Other significant constraints include:
- the requirement to allow tenants to buy their homes at a
significant discount, and restrictions on how councils can use the
money they raise from selling these homes
- the need for more, and more certain, grant funding
- land shortages and planning constraints, even when the council
is the planning authority for its own development
- the capacity of the building industry to deliver as many homes
as councils and ALMOs want to build
- shortages of skilled staff
- competing priorities for finite resources, such as investment
in existing stock to meet new safety standards or improve energy
Launching the report, report author John Perry said:
"Councils and ALMOs are ready and willing to take-on
long-term investment programmes, but stability is vital: there
needs to be a consistent approach to rents policy and no wider
policy changes that would compromise the major commitments which
councils are now taking on.
"And given their very diverse approaches to building new
homes, councils need more local powers and flexibility on key
issues such as right to buy, access to grants and local rent levels
to deliver what their local communities need."

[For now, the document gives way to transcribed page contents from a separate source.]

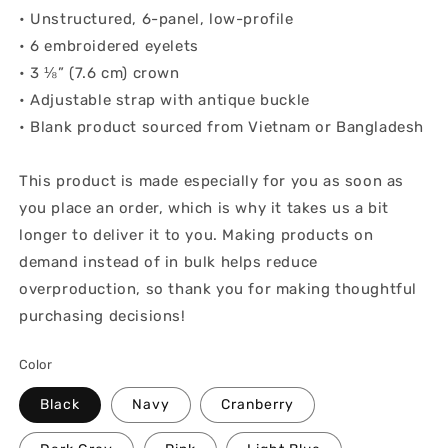
• Unstructured, 6-panel, low-profile
• 6 embroidered eyelets
• 3 ⅛” (7.6 cm) crown
• Adjustable strap with antique buckle
• Blank product sourced from Vietnam or Bangladesh
This product is made especially for you as soon as
you place an order, which is why it takes us a bit
longer to deliver it to you. Making products on
demand instead of in bulk helps reduce
overproduction, so thank you for making thoughtful
purchasing decisions!
Color
Black
Navy
Cranberry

CIH chief executive Gavin Smart added:
"This report shows that councils are stepping up to the
challenge of building more homes, and with more help they make a
significant contribution to ending our housing shortage. But a
combination of factors is stopping them.
"If the government wants councils to play their full part,
it needs to take on board the points raised in this report and give
councils the flexibility they need to really get building the homes
their communities need."
ARCH chief executive John Bibby commented:
"Government should be applauded for the decision to lift the
HRA borrowing caps in the 2018 Autumn Budget and this report
clearly shows that this decision has enabled councils to begin to
provide much needed affordable rented homes for local people.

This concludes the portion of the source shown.